> [Work request]
Print, exactly as they appear in the listing below, the lines from the line with "Bengala in vendita" to the line with "Quiz: Quale Razza di Cane Scegliere", with both end lines kept.

+++ Records to use

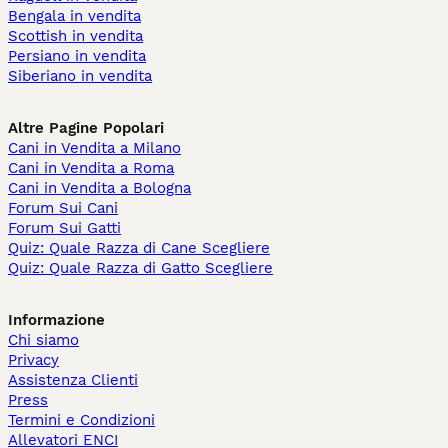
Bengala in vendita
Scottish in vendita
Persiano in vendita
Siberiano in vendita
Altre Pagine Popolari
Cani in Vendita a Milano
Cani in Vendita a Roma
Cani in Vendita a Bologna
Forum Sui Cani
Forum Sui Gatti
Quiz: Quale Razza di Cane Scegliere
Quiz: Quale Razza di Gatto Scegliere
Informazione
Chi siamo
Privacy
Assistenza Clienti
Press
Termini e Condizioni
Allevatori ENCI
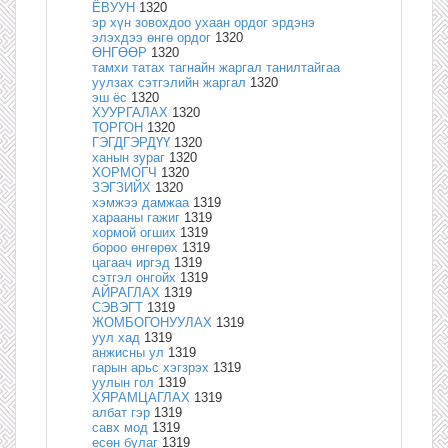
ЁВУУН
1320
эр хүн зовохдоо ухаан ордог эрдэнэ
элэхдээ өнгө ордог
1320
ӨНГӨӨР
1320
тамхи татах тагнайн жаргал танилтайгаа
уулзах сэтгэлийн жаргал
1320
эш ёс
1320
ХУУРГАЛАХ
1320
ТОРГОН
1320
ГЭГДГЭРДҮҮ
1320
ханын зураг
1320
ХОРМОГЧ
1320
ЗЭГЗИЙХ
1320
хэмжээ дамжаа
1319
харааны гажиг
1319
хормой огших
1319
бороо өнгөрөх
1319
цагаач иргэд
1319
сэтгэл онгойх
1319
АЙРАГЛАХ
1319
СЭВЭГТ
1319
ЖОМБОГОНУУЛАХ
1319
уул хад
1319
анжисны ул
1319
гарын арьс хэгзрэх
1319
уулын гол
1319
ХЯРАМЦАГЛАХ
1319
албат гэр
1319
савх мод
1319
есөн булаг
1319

++++++
+++ Records to use

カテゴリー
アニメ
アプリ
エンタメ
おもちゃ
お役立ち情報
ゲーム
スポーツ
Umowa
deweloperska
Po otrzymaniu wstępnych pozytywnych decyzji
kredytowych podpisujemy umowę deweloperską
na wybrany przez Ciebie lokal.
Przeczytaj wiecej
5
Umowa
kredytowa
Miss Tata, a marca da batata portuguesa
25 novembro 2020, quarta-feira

++++++

> [Exercise solution]
Bengala in vendita
Scottish in vendita
Persiano in vendita
Siberiano in vendita
Altre Pagine Popolari
Cani in Vendita a Milano
Cani in Vendita a Roma
Cani in Vendita a Bologna
Forum Sui Cani
Forum Sui Gatti
Quiz: Quale Razza di Cane Scegliere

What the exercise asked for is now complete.